PANIC. Every assistant knows this feeling. The one that swiftly follows the jubilation of discovering the destination of your year abroad and the age group of your future students; the one that takes over when the realisation hits that you are actually going to have TEACH something to REAL-LIFE CHILDREN. This definitely happened to me, especially when my school decided to tell me that I would be giving extra conversation classes, ON MY OWN, and planning these lessons ON MY OWN.

Truth be told, it really hasn’t been that bad: I’ve managed to survive this long! However, these websites have been the best things ever in helping me to plan those god damn lessons!

Bogglesworld ESL (a.k.a. Lanternfish)

This has to be by far the best website I have ever found. I stumbled upon it via the recommendation of another site and have used it for practically every lesson I’ve done. Think worksheets, word searches and crosswords for practically every topic you can think of and for nearly every level.

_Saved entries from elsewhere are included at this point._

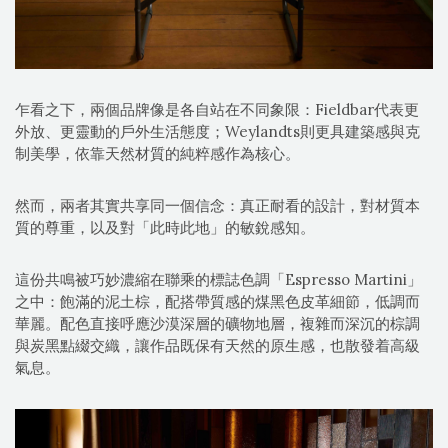
乍看之下，兩個品牌像是各自站在不同象限：Fieldbar代表更
外放、更靈動的戶外生活態度；Weylandts則更具建築感與克
制美學，依靠天然材質的純粹感作為核心。
然而，兩者其實共享同一個信念：真正耐看的設計，對材質本
質的尊重，以及對「此時此地」的敏銳感知。
這份共鳴被巧妙濃縮在聯乘的標誌色調「Espresso Martini」
之中：飽滿的泥土棕，配搭帶質感的煤黑色皮革細節，低調而
華麗。配色直接呼應沙漠深層的礦物地層，複雜而深沉的棕調
與炭黑點綴交織，讓作品既保有天然的原生感，也散發着高級
氣息。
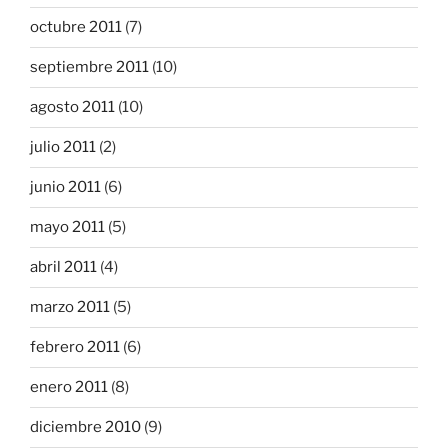
octubre 2011
(7)
septiembre 2011
(10)
agosto 2011
(10)
julio 2011
(2)
junio 2011
(6)
mayo 2011
(5)
abril 2011
(4)
marzo 2011
(5)
febrero 2011
(6)
enero 2011
(8)
diciembre 2010
(9)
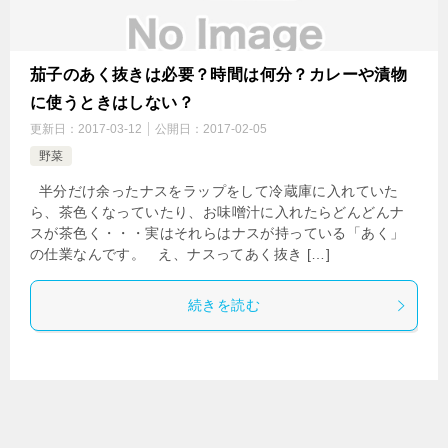
茄子のあく抜きは必要？時間は何分？カレーや漬物
に使うときはしない？
更新日：
2017-03-12
公開日：
2017-02-05
野菜
半分だけ余ったナスをラップをして冷蔵庫に入れていた
ら、茶色くなっていたり、お味噌汁に入れたらどんどんナ
スが茶色く・・・実はそれらはナスが持っている「あく」
の仕業なんです。 え、ナスってあく抜き […]
続きを読む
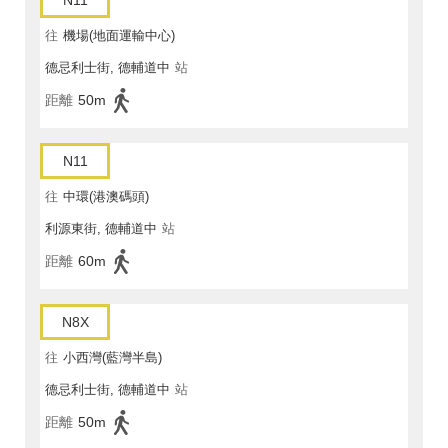
N11
往
機場(地面運輸中心)
德忌利士街, 德輔道中
站
距離
50m
N11
往
中環(港澳碼頭)
利源東街, 德輔道中
站
距離
60m
N8X
往
小西灣(藍灣半島)
德忌利士街, 德輔道中
站
距離
50m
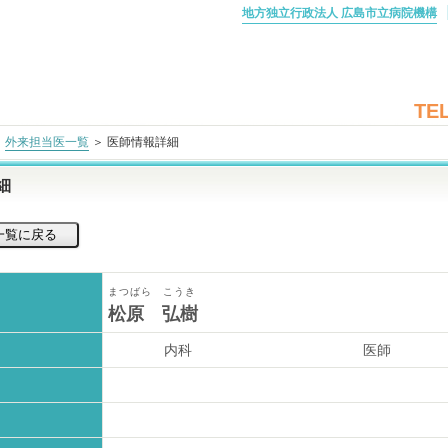
地方独立行政法人 広島市立病院機構
TEL
＞
外来担当医一覧
＞ 医師情報詳細
細
まつばら こうき
松原 弘樹
内科
医師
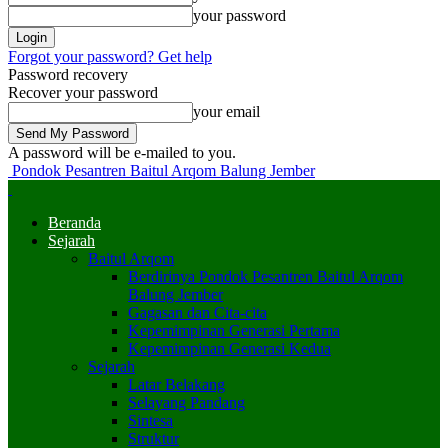
your password
Forgot your password? Get help
Password recovery
Recover your password
your email
A password will be e-mailed to you.
Pondok Pesantren Baitul Arqom Balung Jember
Beranda
Sejarah
Baitul Arqom
Berdirinya Pondok Pesantren Baitul Arqom
Balung Jember
Gagasan dan Cita-cita
Kepemimpinan Generasi Pertama
Kepemimpinan Generasi Kedua
Sejarah
Latar Belakang
Selayang Pandang
Sintesa
Struktur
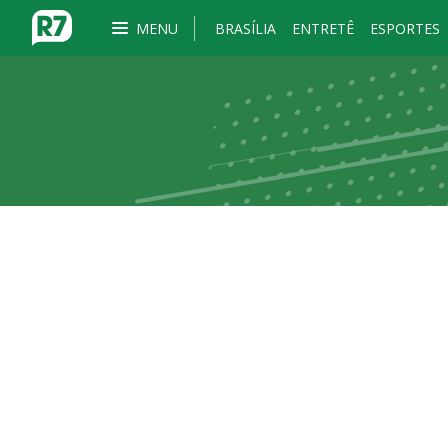
MENU
BRASÍLIA
ENTRETÊ
ESPORTES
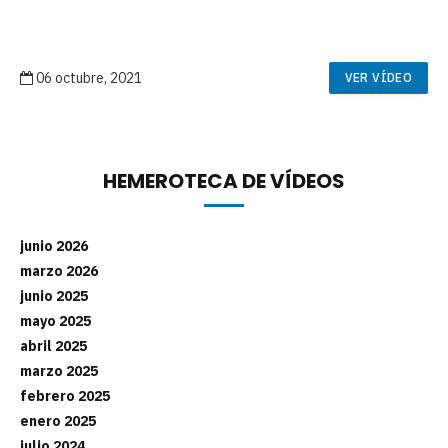
06 octubre, 2021
VER VÍDEO
HEMEROTECA DE VÍDEOS
junio 2026
marzo 2026
junio 2025
mayo 2025
abril 2025
marzo 2025
febrero 2025
enero 2025
julio 2024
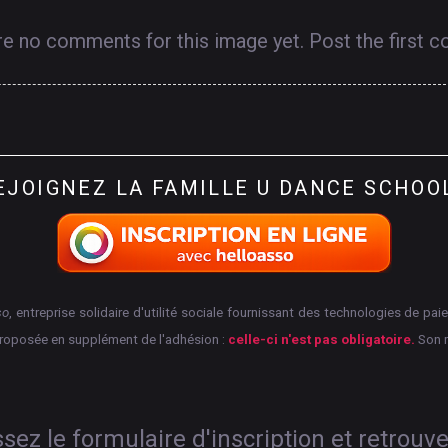
re no comments for this image yet. Post the first 
EJOIGNEZ
LA
FAMILLE
U
DANCE
SCHOO
so
, entreprise solidaire d'utilité sociale fournissant des technologies de p
proposée en supplément de l'adhésion :
celle-ci n'est pas obligatoire.
Son 
ez le formulaire d'inscription et retrouv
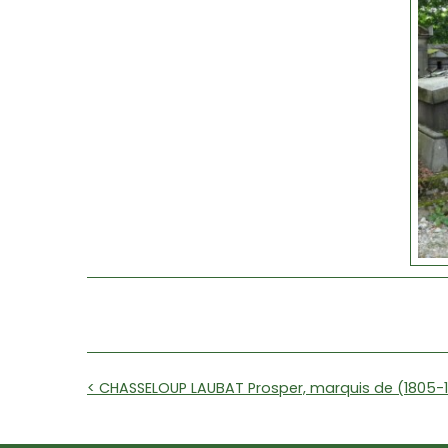
< CHASSELOUP LAUBAT Prosper, marquis de (1805-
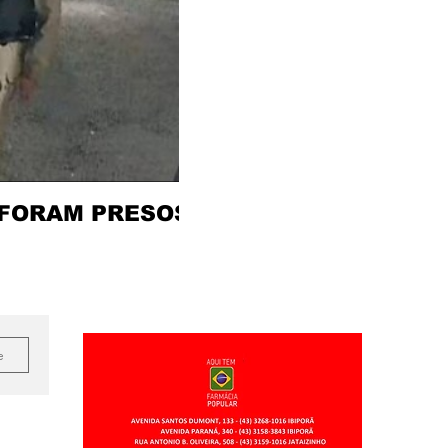
 FORAM PRESOS
e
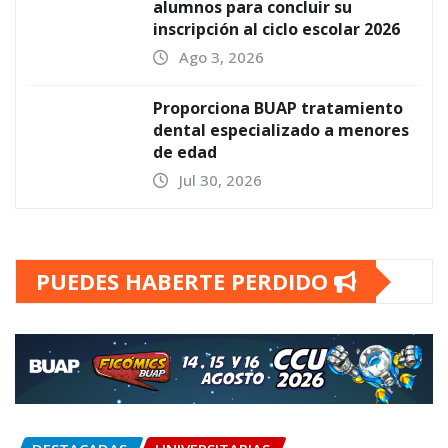
alumnos para concluir su
inscripción al ciclo escolar 2026
Ago 3, 2026
Proporciona BUAP tratamiento
dental especializado a menores
de edad
Jul 30, 2026
PUEDES HABERTE PERDIDO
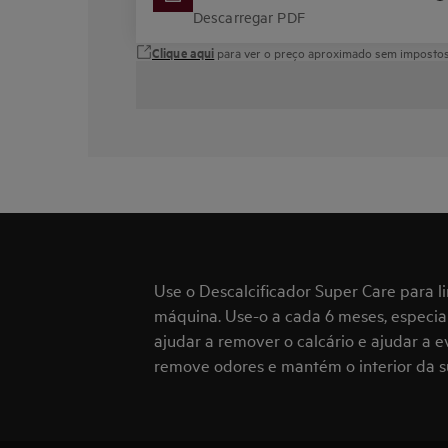
Descarregar PDF
Clique aqui
para ver o preço aproximado sem impostos 
Use o Descalcificador Super Care para 
máquina. Use-o a cada 6 meses, especi
ajudar a remover o calcário e ajudar a
remove odores e mantém o interior da s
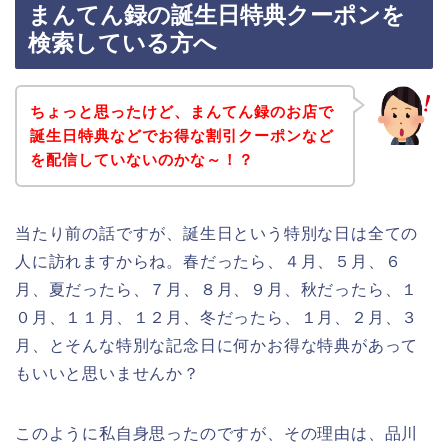
まんてん録の誕生日特典クーポンを
検索している方へ
ちょっと思ったけど、まんてん録のお店で
誕生日特典などでお得な割引クーポンなど
を配信していないのかな～！？
当たり前の話ですが、誕生日という特別な日は全ての
人に訪れますからね。春だったら、４月、５月、６
月、夏だったら、７月、８月、９月、秋だったら、１
０月、１１月、１２月、冬だったら、１月、２月、３
月、とそんな特別な記念日に何かお得な特典があって
もいいと思いませんか？
このように私自身思ったのですが、その理由は、品川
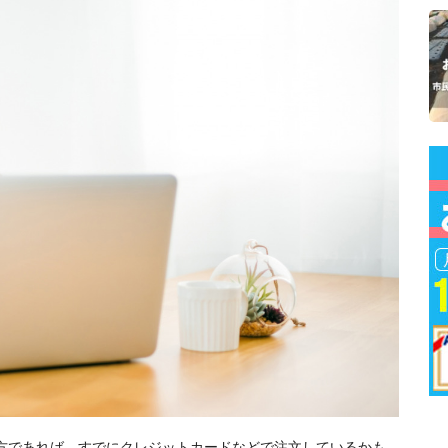
ている方であれば、すでにクレジットカードなどで注文しているかも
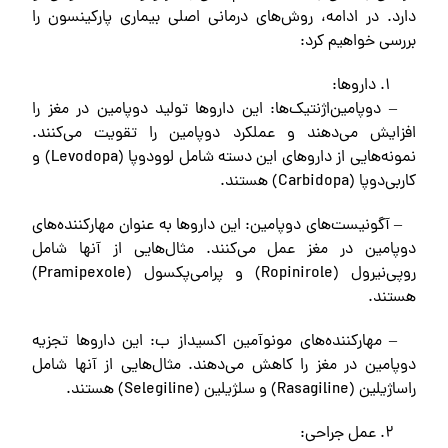
دارد. در ادامه، روش‌های درمانی اصلی بیماری پارکینسون را
بررسی خواهیم کرد:
داروها:
– دوپامین‌اژنتیک‌ها: این داروها تولید دوپامین در مغز را
افزایش می‌دهند و عملکرد دوپامین را تقویت می‌کنند.
نمونه‌هایی از داروهای این دسته شامل لوودوپا (Levodopa) و
کاربی‌دوپا (Carbidopa) هستند.
– آگونیست‌های دوپامین: این داروها به عنوان مهارکننده‌های
دوپامین در مغز عمل می‌کنند. مثال‌هایی از آنها شامل
روپی‌نیرول (Ropinirole) و پرامی‌پکسول (Pramipexole)
هستند.
– مهارکننده‌های مونوآمین اکسیداز ب: این داروها تجزیه
دوپامین در مغز را کاهش می‌دهند. مثال‌هایی از آنها شامل
راساژیلین (Rasagiline) و سلژیلین (Selegiline) هستند.
عمل جراحی:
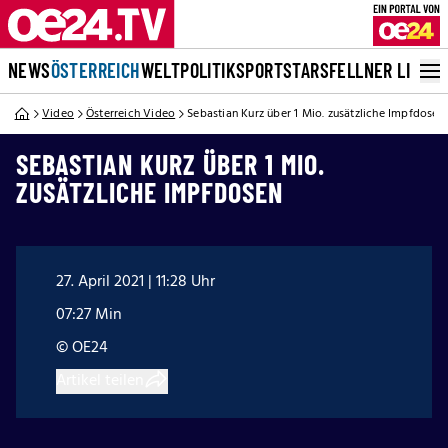
NEWS
ÖSTERREICH
WELT
POLITIK
SPORT
STARS
FELLNER LIVE
Video
Österreich Video
Sebastian Kurz über 1 Mio. zusätzliche Impfdosen
SEBASTIAN KURZ ÜBER 1 MIO.
ZUSÄTZLICHE IMPFDOSEN
27. April 2021 | 11:28 Uhr
07:27 Min
© OE24
Artikel teilen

It also has lots of readymade role-plays for higher levels and even sections for those teaching French and Spanish to English speakers!

 Bingo Card Maker

This has been an absolute godsend. It creates 16 different bingo cards at a time, either 3×3 or 4×4, for practically every topic. Perfect for learning vocab or filling those last few minutes of a lesson! It’s been a great success in my classes! See also: Wordsearch creator (choose your own vocabulary list):

Project Britain

This has been my go-to site for any lessons on British culture. Even though I’m British, I don’t know half of the things that the children ask me about, so I always look on this website for interesting facts on practically any element of British culture! Especially good for younger students.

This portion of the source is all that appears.